● **EXERCISE OBJECTIVE**
The answer must consist of every line in the records that contains the word "Nathan".

Start of DATASET RECORDS

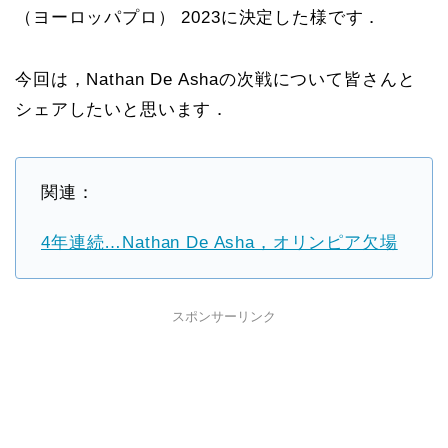
（ヨーロッパプロ） 2023に決定した様です．
今回は，Nathan De Ashaの次戦について皆さんと
シェアしたいと思います．
関連：
4年連続…Nathan De Asha，オリンピア欠場
スポンサーリンク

End of DATASET RECORDS

● **PROBLEM SOLUTION**
今回は，Nathan De Ashaの次戦について皆さんと
4年連続…Nathan De Asha，オリンピア欠場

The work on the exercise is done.